Letztlich waren wir uns aber auch einig, dass es uns herzlich egal ist, wie groß die Zahl der Menschen ist, die man vor der Beziehung nackt gesehen hat. Herr Shibari profitiert von meinen Erfahrungen vor unserer Beziehung, genauso wie ich von seinen. Letztlich glaube ich sowieso, dass es mehr Spaß macht, einen Blowjob von einer Frau zu bekommen, die weiß, was sie da tut. Meine ersten Blowjobs waren sehr zurückhaltend und wahrscheinlich nicht besonders gut, da braucht es einfach Zeit und Erfahrung, um locker zu werden und sich fallen zu lassen. Genauso ist es auch bei der Penetration: Beide haben mehr davon, wenn das Gegenüber sich selbstbewusst am Sex beteiligt – und Selbstbewusstsein kommt in der Regel durch Erfahrung, ob die nun mit einem einzigen oder vielen verschiedenen Partnern gesammelt wurde.

Selbstwert und Erwachsenwerden

Natürlich habe ich mir während der Zeit, als ich Single war, viele Gedanken über das Thema gemacht. Ich hatte viel zu lange Angst, für “die guten Männer” nicht mehr gut genug zu sein, weil ich schon mit zu vielen anderen Sex gehabt hatte. Immerhin hatte ich in meinem Freundeskreis mit Abstand am meisten Sex (vielleicht habe ich aber auch als einzige offen darüber geredet). Aber irgendwann ist mir eine ganz wichtige Sache klar geworden: Ein Mann, der derartig viel Wert darauf legt, dass die Sexualpartner seiner Freundin an einer Hand abgezählt werden können, ist kein Mann, mit dem ich mein Leben verbringen möchte. Dieses vollkommen unnötige Slut shaming ist eine Einmischung in mein Leben, die wirklich niemandem zusteht. Es ist eine Entscheidung, die ich für mich getroffen habe und mit deren (positiven und negativen) Konsequenzen ich alleine leben muss. Eine so rückständige Weltanschauung ist mit meiner eigenen schlicht und einfach nicht kompatibel und ich werde für einen Partner, der potentiell irgendwann in mein Leben treten könnte, sicher nicht meine Lebensqualität und meine Freiheit einschränken. Ich wünschte nur, diese Erkenntnis und dieses Selbstbewusstsein wären früher gekommen. Wahrscheinlich gehört dieser Prozess aber einfach zum Erwachsenwerden dazu.

Ich bin also nicht der Meinung, dass ich einen ‘clear history’ button brauche. Ganz im Gegenteil: Ich muss den “Verlauf” meiner Vagina nicht löschen, denn er hat mich zu der Person gemacht, die ich heute bin, mit allen positiven und negativen Erfahrungen.
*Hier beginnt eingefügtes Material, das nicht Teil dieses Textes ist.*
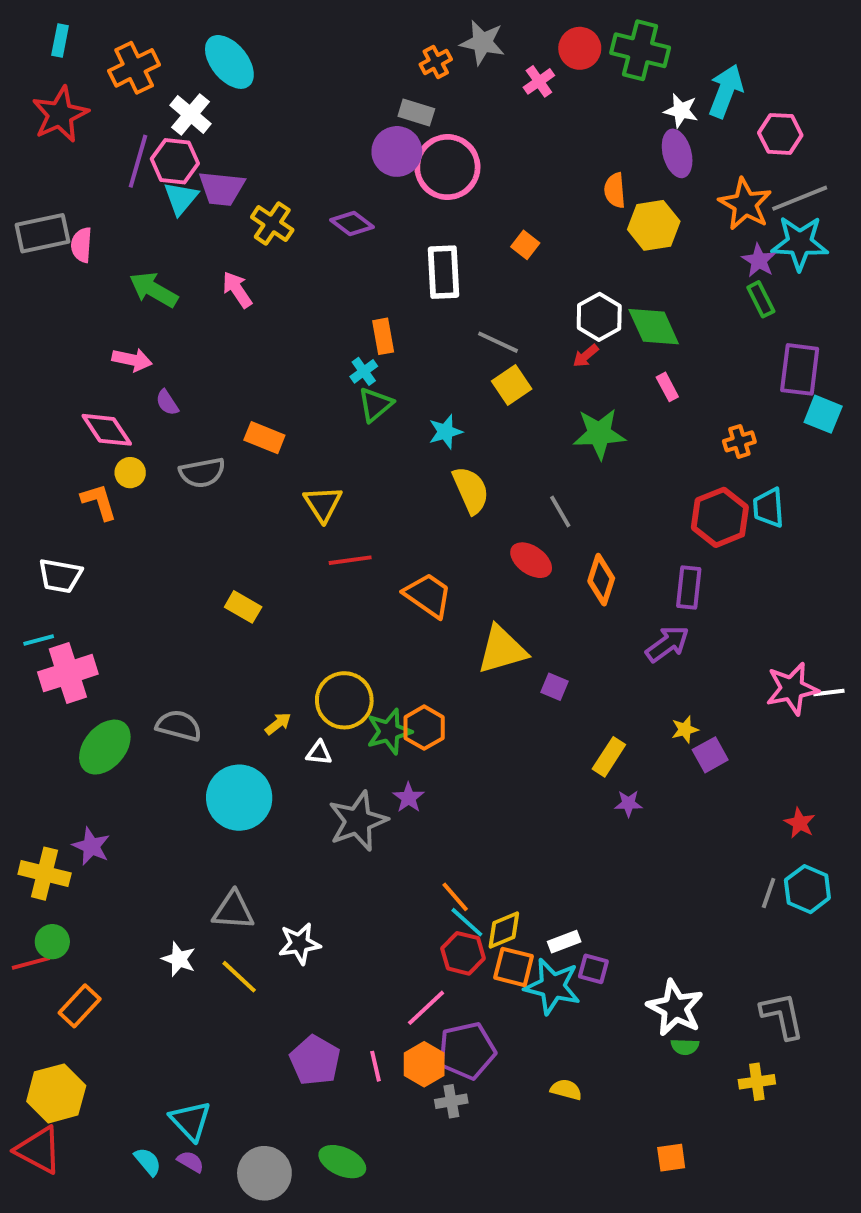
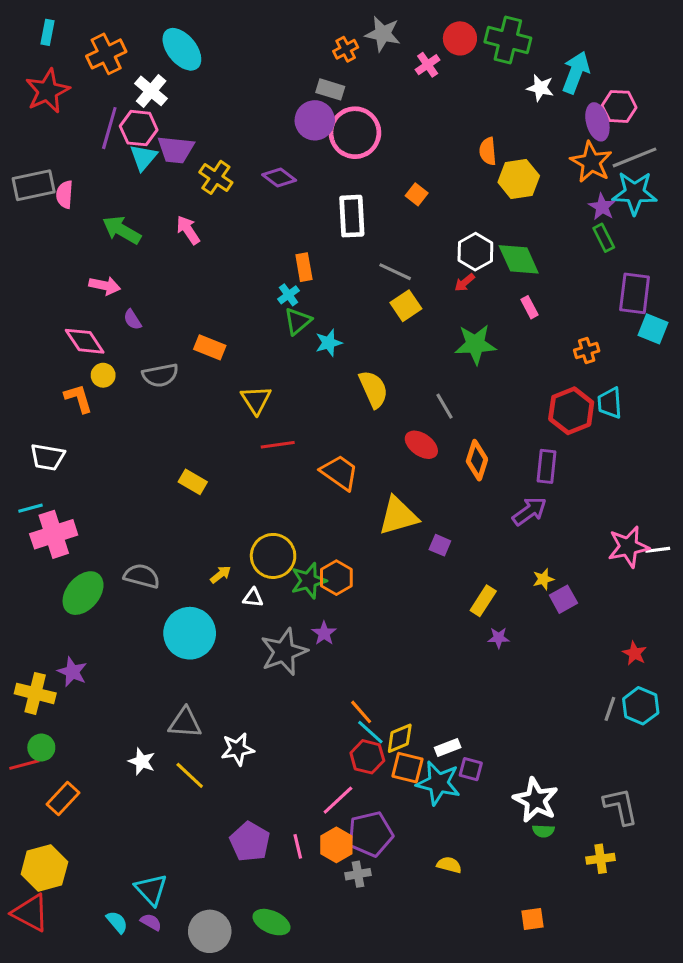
purple ellipse: (677, 153) -> (597, 122), moved
cyan star: (445, 432) -> (329, 343), moved

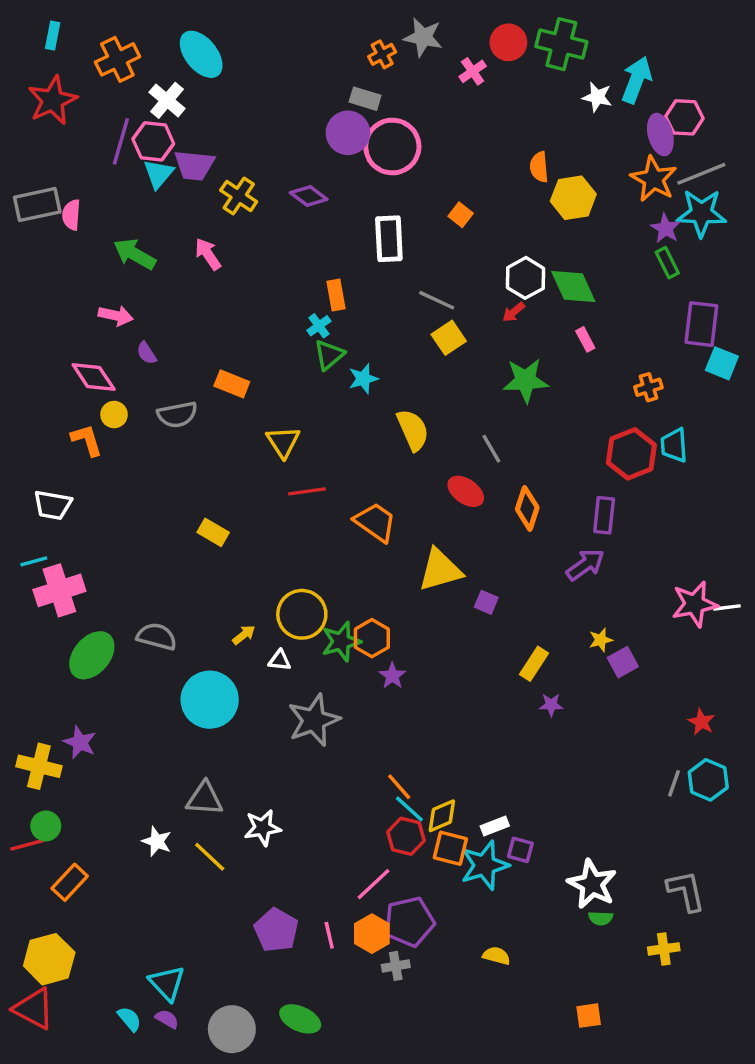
purple star: (324, 633) -> (392, 676), moved
cyan star: (438, 783) -> (485, 865), turned -30

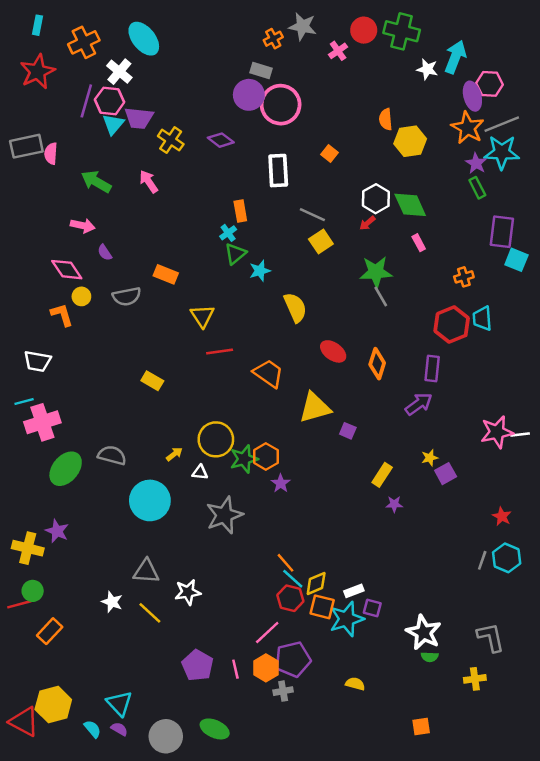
gray line: (491, 449) -> (381, 296), moved
yellow hexagon: (49, 959) -> (53, 705), moved

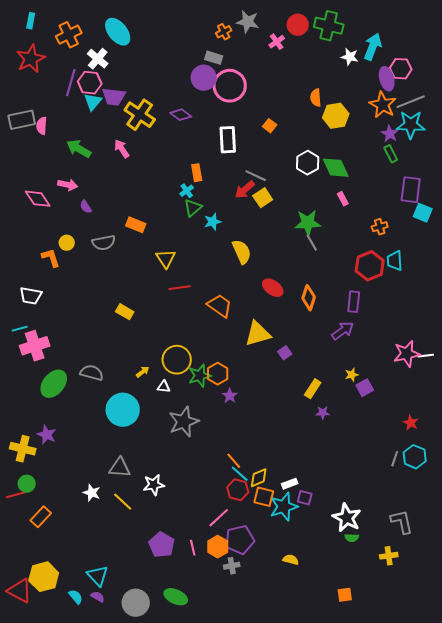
yellow cross: (171, 140) -> (140, 115), size x1.4
red arrow: (367, 223) -> (245, 190), moved, size x1.5
pink diamond: (67, 270) -> (38, 199), moved
purple square: (348, 431) -> (285, 353), turned 32

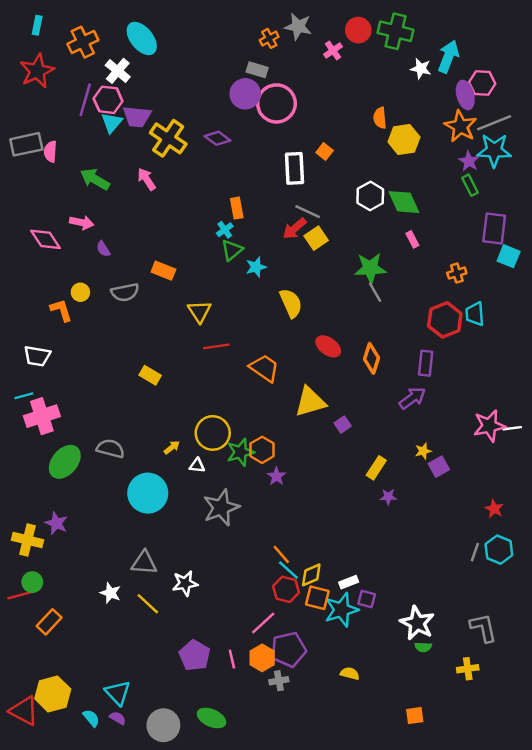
white rectangle: (228, 140) -> (294, 168), moved

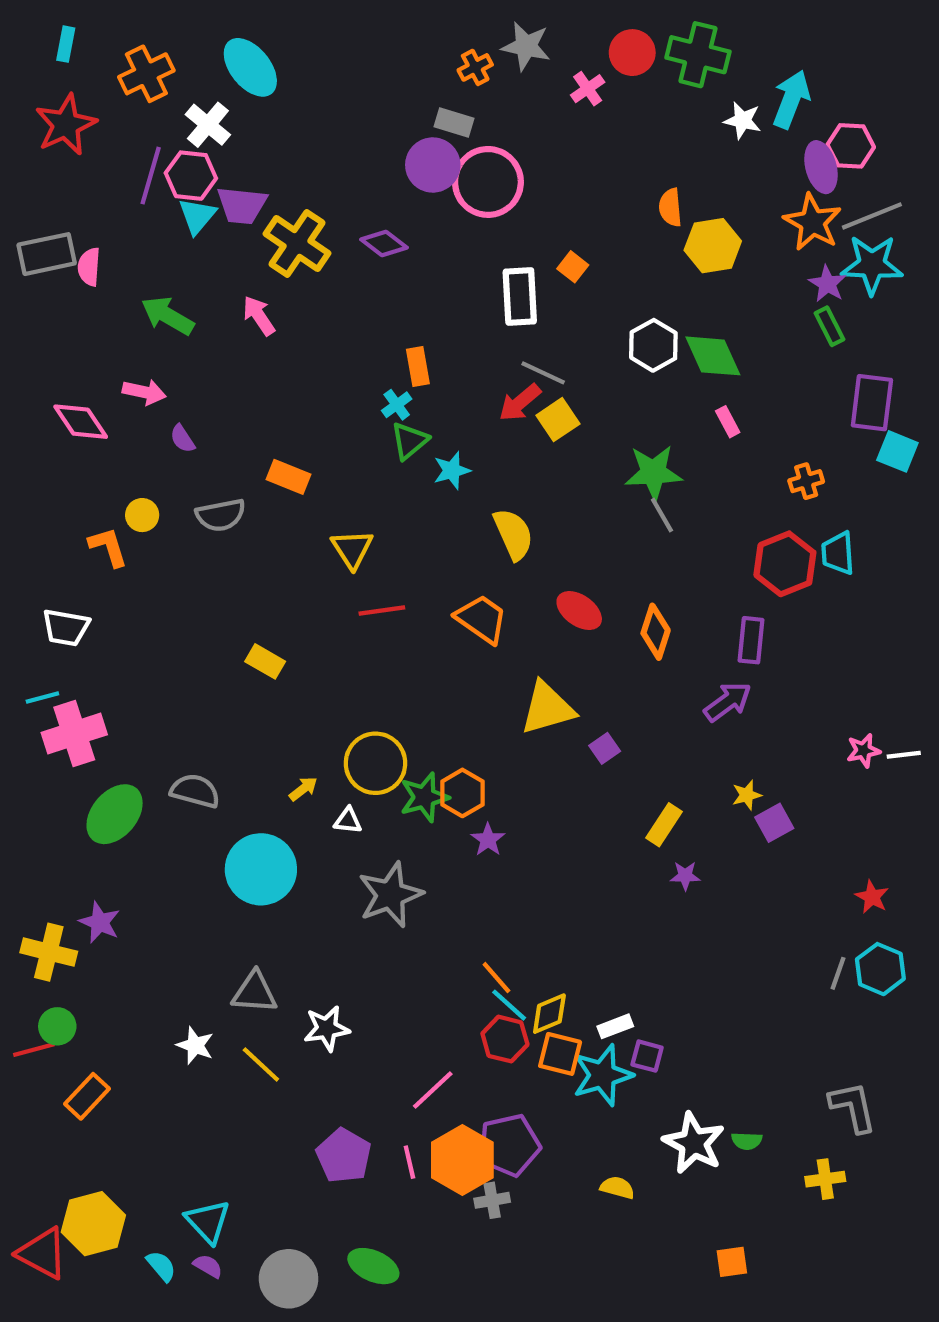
orange trapezoid: (264, 368) -> (482, 619), moved
pink star: (489, 426) -> (863, 751), size x0.6
pink line: (263, 623) -> (433, 1090), moved
white star: (417, 623) -> (694, 1143), moved
orange hexagon: (262, 658) -> (462, 1160), size x1.4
Meine Vagina, und vor allem die Anzahl der Penisse, die darin waren, definiert nicht meinen Wert als Mensch oder Partnerin – und jeder Mensch, der ernsthaft daran glaubt, sollte mal ganz grundsätzlich über seine Standpunkte im Bereich Moral und Heuchlerei nachdenken. Mit wie vielen Menschen ich Sex hatte, geht – wenn überhaupt – nur meinen Partner etwas an und ob mich deshalb jemand als Schlampe sieht, ist mir wirklich herzlich egal. 
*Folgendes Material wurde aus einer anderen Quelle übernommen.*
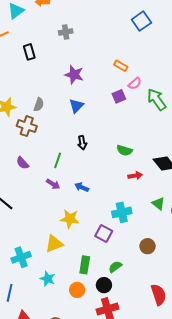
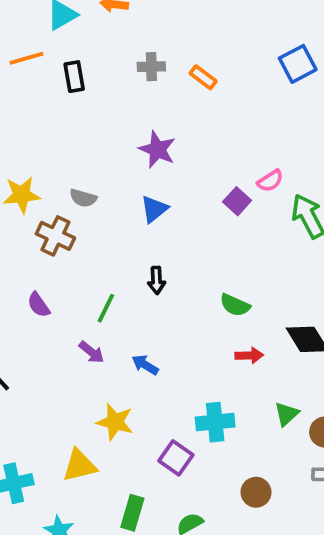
black rectangle: (29, 52) -> (74, 77), moved
orange rectangle: (121, 66) -> (203, 77), moved
purple square: (119, 96) -> (237, 201), turned -32
gray semicircle: (39, 105) -> (83, 198), turned 80
green triangle: (158, 204) -> (287, 414), turned 32

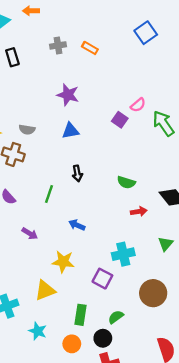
blue triangle: (154, 209) -> (70, 131), turned 36
purple arrow: (92, 352) -> (30, 233), moved
brown circle: (256, 492) -> (153, 293), size x1.5

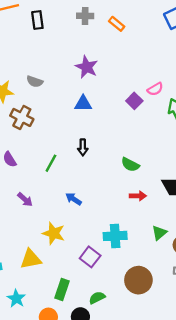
gray semicircle: (27, 130) -> (35, 82), moved

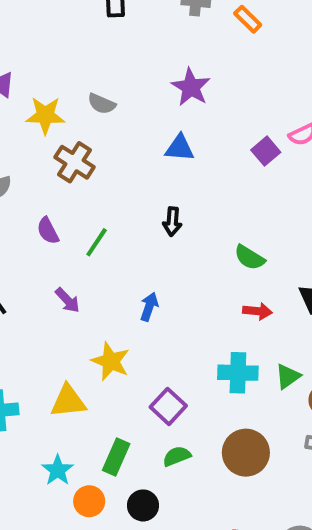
green line: (51, 163) -> (97, 242), moved
blue arrow: (74, 199) -> (149, 307), turned 70
cyan cross: (115, 236) -> (238, 373), moved
green semicircle: (97, 298) -> (177, 456), moved
cyan star: (16, 299) -> (58, 470), moved

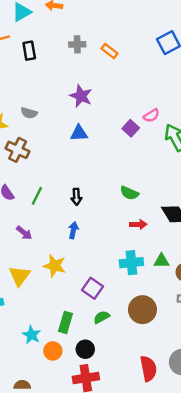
black arrow: (172, 222) -> (76, 197), moved
green triangle: (288, 376) -> (161, 261), turned 42
yellow triangle: (68, 401) -> (20, 276), moved, turned -40

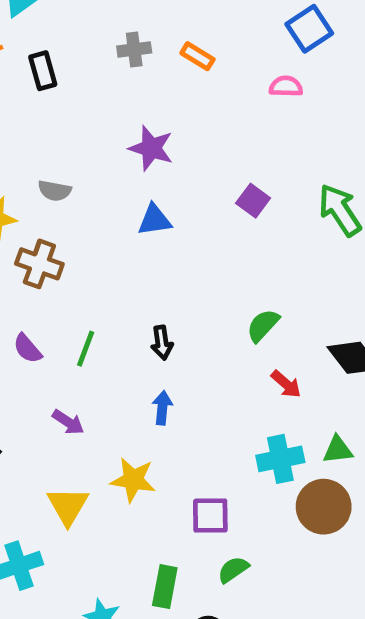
pink semicircle: (151, 115) -> (286, 86), moved, turned -140
green semicircle: (129, 193) -> (263, 325), turned 114
red arrow: (138, 224) -> (286, 384), turned 49
purple square: (93, 288) -> (210, 516), turned -30
brown circle: (142, 310) -> (324, 507), moved

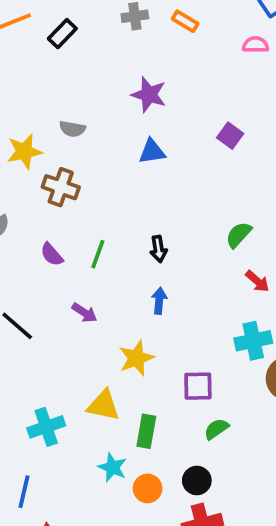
black rectangle: (43, 71) -> (62, 34), turned 60
yellow star: (133, 480) -> (136, 358), turned -30
yellow triangle: (68, 506) -> (103, 405), moved, turned -48
green rectangle: (165, 587) -> (146, 431), moved

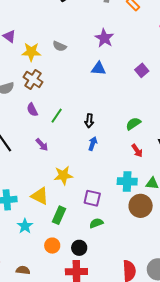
brown cross: (61, 187) -> (33, 79), moved
blue arrow: (159, 301) -> (93, 144), moved
cyan star: (112, 467) -> (25, 226), moved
Meine Botschaft an alle Leserinnen

Jeder (jungen) Frau, die sich aufgrund der Angst, als Schlampe abgestempelt zu werden, Erfahrungen vorenthält und nicht so lebt, wie sie möchte, will ich nur eines mitgeben: Scheiß auf die Menschen, die dir Vorschriften machen möchten. Leb dein Leben so wie du willst, habe Sex mit wem du willst (solange du dich damit wohlfühlst) und leb einfach dein Leben, so wie du es möchtest. Die Anzahl deiner Sexualpartner sagt rein gar nichts über deinen Wert oder den deiner Vagina aus. Es gibt nur eine Einschränkung: Benutzt immer ein Kondom (ja, auch wenn er es nicht möchte und sich herausreden will – lieber gar kein Sex als ungeschützter Sex).

Die Verantwortung liegt bei uns allen

Und euch alle, liebe Leser, möchte ich dazu auffordern, über dieses Thema zu sprechen. Lasst uns gemeinsam das Tabu brechen und archaische Frauenbilder in die Vergangenheit verbannen. Teilt diesen Beitrag und/oder schreibt selbst etwas dazu. Teilt eure Meinung dazu auf allen Kanälen, über Twitter, Facebook, Blogs oder in persönlichen Gesprächen. Ich würde mir wünschen, dass junge Frauen nicht mehr in einem so toxischen Umfeld aufwachsen müssen und einfach ihr Leben genießen können. Je mehr wir darüber reden, desto besser!